Can Bellman Ford Algorithm have any arbitary order of edges?

Question

I have just started learning new algorithms but I got stuck when I read bellman ford algorithms on geeks for geeks :- http://www.geeksforgeeks.org/dynamic-programming-set-23-bellman-ford-algorithm/

There It is written that-

the algorithm calculate shortest paths in bottom-up manner. It first calculates the shortest distances for the shortest paths which have at-most one edge in the path. Then, it calculates shortest paths with at-most 2 edges, and so on.

After the ith iteration of outer loop, the shortest paths with at most i edges are calculated. There can be maximum |V| – 1 edges in any simple path, that is why the outer loop runs |v| – 1 times. The idea is, assuming that there is no negative weight cycle, if we have calculated shortest paths with at most i edges, then an iteration over all edges guarantees to give shortest path with at-most (i+1) edges.

Let us understand the algorithm with following example graph. The images are taken from this source.

Let the given source vertex be 0. Initialize all distances as infinite, except the distance to source itself. Total number of vertices in the graph is 5, so all edges must be processed 4 times.

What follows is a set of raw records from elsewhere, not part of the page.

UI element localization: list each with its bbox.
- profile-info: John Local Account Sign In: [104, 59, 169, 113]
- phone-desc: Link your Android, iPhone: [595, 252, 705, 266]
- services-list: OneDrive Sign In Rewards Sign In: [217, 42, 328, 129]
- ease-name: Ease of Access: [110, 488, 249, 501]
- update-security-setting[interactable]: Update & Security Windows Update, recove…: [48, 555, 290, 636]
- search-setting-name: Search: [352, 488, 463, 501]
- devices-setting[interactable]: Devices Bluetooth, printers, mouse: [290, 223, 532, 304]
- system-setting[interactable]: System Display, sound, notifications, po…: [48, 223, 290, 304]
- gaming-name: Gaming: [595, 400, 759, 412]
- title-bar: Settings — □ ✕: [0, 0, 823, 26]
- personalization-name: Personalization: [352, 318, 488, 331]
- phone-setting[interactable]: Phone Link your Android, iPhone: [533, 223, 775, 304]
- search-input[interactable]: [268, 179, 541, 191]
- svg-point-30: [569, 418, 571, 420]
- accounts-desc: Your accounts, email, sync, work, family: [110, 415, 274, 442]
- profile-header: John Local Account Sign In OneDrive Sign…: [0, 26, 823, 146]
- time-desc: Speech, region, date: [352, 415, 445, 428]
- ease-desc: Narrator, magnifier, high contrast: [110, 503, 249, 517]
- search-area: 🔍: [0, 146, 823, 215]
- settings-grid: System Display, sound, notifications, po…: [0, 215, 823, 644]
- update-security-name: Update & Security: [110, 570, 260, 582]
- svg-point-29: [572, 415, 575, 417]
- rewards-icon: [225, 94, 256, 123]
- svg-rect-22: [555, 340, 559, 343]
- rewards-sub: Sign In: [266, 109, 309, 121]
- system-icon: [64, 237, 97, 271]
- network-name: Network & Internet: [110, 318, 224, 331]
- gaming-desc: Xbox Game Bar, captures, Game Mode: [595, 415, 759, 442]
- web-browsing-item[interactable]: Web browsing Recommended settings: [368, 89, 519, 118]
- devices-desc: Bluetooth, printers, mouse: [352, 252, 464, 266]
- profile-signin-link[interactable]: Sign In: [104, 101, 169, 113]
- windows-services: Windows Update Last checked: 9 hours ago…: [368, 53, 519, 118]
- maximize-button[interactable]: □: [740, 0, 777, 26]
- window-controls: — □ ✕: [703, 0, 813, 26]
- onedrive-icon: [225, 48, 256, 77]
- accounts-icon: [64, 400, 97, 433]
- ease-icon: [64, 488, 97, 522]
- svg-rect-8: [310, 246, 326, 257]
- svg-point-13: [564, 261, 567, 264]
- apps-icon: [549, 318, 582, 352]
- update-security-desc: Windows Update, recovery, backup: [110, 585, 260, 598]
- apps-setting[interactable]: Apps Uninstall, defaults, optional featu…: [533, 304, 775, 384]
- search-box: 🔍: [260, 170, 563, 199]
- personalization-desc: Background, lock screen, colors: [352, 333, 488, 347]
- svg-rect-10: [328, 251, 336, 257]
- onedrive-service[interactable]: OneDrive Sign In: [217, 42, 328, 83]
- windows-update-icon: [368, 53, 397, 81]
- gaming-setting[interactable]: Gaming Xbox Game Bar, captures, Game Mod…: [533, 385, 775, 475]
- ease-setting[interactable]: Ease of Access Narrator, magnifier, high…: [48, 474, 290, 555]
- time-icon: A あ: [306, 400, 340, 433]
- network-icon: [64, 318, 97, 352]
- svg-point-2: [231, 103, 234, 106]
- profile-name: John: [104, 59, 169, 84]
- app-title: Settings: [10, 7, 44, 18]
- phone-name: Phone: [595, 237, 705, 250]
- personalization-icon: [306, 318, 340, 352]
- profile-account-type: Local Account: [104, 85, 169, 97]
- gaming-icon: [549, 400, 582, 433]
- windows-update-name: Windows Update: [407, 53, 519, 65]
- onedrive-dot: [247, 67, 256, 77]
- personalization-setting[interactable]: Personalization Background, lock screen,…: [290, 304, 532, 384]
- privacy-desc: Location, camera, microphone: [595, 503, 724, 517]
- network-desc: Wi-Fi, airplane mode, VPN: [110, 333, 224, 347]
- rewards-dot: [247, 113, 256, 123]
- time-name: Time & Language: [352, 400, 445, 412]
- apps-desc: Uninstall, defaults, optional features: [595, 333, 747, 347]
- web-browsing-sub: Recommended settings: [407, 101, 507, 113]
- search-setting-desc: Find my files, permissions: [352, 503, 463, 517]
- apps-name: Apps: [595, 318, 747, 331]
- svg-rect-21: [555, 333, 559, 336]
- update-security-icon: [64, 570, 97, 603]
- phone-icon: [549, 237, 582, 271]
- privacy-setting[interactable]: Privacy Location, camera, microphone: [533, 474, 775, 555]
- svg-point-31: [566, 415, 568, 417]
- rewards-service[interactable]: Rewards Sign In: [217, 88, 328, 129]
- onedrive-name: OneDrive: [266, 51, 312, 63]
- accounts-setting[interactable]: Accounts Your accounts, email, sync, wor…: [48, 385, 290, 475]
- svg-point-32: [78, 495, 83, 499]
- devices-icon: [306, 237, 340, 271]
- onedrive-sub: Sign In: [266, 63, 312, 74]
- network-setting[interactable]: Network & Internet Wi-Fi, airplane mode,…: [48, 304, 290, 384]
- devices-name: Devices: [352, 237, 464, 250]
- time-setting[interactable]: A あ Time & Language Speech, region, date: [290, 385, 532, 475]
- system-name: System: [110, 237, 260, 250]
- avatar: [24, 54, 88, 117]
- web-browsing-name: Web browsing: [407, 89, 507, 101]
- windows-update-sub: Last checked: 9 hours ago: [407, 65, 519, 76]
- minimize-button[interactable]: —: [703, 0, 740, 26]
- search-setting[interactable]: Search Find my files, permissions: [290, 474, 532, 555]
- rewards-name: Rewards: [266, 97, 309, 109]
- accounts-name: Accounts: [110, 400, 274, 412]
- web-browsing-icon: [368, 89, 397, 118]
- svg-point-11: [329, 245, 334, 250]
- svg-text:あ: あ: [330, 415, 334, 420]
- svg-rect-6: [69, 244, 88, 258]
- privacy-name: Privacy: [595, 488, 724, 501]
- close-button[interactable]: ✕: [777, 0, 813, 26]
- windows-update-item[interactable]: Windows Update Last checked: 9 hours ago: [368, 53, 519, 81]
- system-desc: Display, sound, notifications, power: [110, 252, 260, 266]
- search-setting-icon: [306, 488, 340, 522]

In the below example if order of edges be- (AB),(BE),(ED),(DC),(AC),(BC),(DB),(BD) then in only one iteration it will calculate shortest paths with even 2-3 edges which contradict the claim that "It first calculates the shortest distances for the shortest paths which have at-most one edge in the path. Then, it calculates shortest paths with at-most 2 edges, and so on. After the ith iteration of outer loop, the shortest paths with at most i edges are calculated " So on changing the order of edges this statement will prove to be false.

Let us understand the algorithm with following example graph. The images are taken from this source.

Let the given source vertex be 0. Initialize all distances as infinite, except the distance to source itself. Total number of vertices in the graph is 5, so all edges must be processed 4 times.

Let all edges are processed in following order: (B,E), (D,B), (B,D), (A,B), (A,C), (D,C), (B,C), (E,D). We get following distances when all edges are processed first time. The first row in shows initial distances. The second row shows distances when edges (B,E), (D,B), (B,D) and (A,B) are processed. The third row shows distances when (A,C) is processed. The fourth row shows when (D,C), (B,C) and (E,D) are processed.

The first iteration guarantees to give all shortest paths which are at most 1 edge long. We get following distances when all edges are processed second time (The last row shows final values).

The second iteration guarantees to give all shortest paths which are at most 2 edges long. The algorithm processes all edges 2 more times. The distances are minimized after the second iteration, so third and fourth iterations don’t update the distances.

Answer 1

Yes, bellman ford works no matter in which order the edges are processed. In fact this is the reason why you have to do n-1 iterations. If you would know, what is the best order of edges - only one iteration would be enough.

Consider the following graph (all edges have weight 1):

 (1) --> (2) --> (3) --> (4) 

If you process the edges in the order 1->2, 2->3, 3->4. You will find the shortest way from 1 to 4 in only one iteration. For edges sorted in order 3->4, 2->3, 1->2 you will have to do all 3 iterations.

However, n-1 iterations is the worst case, no matter in which order the edges are processed (if there are no negative cycles).